[[ GIVEN INFORMATION open ]]
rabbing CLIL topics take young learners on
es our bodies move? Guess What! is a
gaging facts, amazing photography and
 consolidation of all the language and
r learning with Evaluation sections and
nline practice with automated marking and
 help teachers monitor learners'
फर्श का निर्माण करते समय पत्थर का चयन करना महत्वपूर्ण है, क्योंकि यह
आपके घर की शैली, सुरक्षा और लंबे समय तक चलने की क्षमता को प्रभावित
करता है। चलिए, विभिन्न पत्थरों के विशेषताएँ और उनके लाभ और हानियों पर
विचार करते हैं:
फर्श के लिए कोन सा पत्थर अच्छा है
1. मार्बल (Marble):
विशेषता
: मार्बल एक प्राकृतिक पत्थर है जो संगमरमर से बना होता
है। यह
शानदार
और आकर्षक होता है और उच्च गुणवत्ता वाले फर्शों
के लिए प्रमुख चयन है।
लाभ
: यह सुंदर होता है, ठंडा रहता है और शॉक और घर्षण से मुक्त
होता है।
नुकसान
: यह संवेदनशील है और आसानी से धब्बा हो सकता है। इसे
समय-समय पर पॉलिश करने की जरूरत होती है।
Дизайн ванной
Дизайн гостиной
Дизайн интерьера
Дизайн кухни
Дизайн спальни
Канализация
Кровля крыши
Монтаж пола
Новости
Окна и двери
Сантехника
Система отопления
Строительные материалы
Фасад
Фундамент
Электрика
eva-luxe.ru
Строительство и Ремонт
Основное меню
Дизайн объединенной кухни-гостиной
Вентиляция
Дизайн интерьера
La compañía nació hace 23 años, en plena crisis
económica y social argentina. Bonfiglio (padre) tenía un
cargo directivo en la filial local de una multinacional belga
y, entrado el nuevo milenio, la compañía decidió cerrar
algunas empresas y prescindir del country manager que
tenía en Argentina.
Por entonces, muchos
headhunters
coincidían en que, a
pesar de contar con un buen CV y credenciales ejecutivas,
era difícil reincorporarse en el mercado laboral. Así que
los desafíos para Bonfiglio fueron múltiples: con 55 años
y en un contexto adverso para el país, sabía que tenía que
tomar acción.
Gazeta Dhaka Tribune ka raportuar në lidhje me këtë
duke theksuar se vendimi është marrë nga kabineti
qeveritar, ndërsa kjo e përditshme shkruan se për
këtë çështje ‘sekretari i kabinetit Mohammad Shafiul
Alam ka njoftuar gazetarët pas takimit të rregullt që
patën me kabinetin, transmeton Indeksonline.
[[ GIVEN INFORMATION closed ]]
▶ _EXERCISE DESCRIPTION_:
Only the lines from the one with "pesar de contar" through the last line of the records belong in the answer, each copied exactly.

▶ _ANSWER TO THIS EXERCISE_:
pesar de contar con un buen CV y credenciales ejecutivas,
era difícil reincorporarse en el mercado laboral. Así que
los desafíos para Bonfiglio fueron múltiples: con 55 años
y en un contexto adverso para el país, sabía que tenía que
tomar acción.
Gazeta Dhaka Tribune ka raportuar në lidhje me këtë
duke theksuar se vendimi është marrë nga kabineti
qeveritar, ndërsa kjo e përditshme shkruan se për
këtë çështje ‘sekretari i kabinetit Mohammad Shafiul
Alam ka njoftuar gazetarët pas takimit të rregullt që
patën me kabinetin, transmeton Indeksonline.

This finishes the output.